Manage Your Media Career Expectations
This is a tough one, especially if you aren't exactly sure what kind of a job you want. Depending on your perspective, it can be difficult to separate what you want from what you can reasonably expect. This is when it pays to keep your long-term goal, working in the media & entertainment industries doing a job you really love, in mind.
Consider what you really want to get out of the job you are looking for, and manage your expectations accordingly. For example, is the job itself very important to you (as in, I'd like to get a job as an editorial assistant at any magazine)? Or is the environment and the product more important to you (I'll do anything to get in the door at MTV)? Finally, is it a person that you would like to work for that is the most important element (I want to work for a specific producer because I know she would be an amazing teacher)?
While the ideal scenario is to find a situation that gives you all of these elements, often it is necessary to choose which one you really want to go after. Working for some large companies can be definite resume-builders, no matter what you do for them. If your resume doesn't need any more building, you might be interested in working for a smaller company whose founder and/or CEO is particularly inspirational to you.
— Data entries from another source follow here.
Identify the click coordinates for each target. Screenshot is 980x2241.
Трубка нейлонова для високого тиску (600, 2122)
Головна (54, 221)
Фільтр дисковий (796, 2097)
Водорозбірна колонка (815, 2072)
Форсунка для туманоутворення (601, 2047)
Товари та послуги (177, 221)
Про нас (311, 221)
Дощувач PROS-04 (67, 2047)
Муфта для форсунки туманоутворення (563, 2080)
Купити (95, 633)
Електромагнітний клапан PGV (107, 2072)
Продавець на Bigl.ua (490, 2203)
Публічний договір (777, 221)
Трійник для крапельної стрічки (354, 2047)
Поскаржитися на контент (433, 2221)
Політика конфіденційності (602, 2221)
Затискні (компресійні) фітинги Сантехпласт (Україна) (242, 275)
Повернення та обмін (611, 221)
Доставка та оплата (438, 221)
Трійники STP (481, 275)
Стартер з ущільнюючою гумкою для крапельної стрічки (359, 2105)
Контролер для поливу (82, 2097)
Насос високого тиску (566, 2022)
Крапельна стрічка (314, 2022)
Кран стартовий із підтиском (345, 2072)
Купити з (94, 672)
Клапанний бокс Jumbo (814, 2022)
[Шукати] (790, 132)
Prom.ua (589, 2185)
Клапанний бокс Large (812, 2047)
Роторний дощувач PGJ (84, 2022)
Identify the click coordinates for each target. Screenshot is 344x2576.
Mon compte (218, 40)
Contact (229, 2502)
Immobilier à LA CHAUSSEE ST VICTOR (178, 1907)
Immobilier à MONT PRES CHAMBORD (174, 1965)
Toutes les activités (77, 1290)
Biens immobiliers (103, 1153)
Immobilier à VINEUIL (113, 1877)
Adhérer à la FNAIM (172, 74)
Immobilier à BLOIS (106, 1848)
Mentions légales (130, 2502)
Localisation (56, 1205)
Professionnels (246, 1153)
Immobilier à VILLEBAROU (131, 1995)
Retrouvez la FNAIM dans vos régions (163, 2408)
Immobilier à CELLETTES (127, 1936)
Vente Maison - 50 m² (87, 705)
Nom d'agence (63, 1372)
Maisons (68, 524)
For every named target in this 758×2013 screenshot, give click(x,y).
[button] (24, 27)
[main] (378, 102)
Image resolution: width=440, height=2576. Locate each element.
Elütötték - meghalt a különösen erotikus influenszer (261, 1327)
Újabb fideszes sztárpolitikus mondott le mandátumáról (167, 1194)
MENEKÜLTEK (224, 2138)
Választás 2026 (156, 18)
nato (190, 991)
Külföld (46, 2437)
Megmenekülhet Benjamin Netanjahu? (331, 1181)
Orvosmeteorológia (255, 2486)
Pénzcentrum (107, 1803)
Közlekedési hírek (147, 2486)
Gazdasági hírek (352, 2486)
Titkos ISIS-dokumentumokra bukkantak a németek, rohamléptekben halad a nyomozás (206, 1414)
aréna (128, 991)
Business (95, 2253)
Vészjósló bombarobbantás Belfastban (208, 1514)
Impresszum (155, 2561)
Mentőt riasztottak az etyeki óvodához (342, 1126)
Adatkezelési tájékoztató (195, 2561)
There is a lot to be said for finding a great boss - and this can be as easy as asking all of the people you know how they found a great boss. Many times the same names will keep surfacing, and then you know that there is probably some truth to what you are hearing.
Remember, after you get this job and are learning from your position, company and/or boss, your wants and needs will probably change. The trick is to really listen to yourself and know which element is the most important to you at any given point in time. You might find that your next job search becomes just a little easier.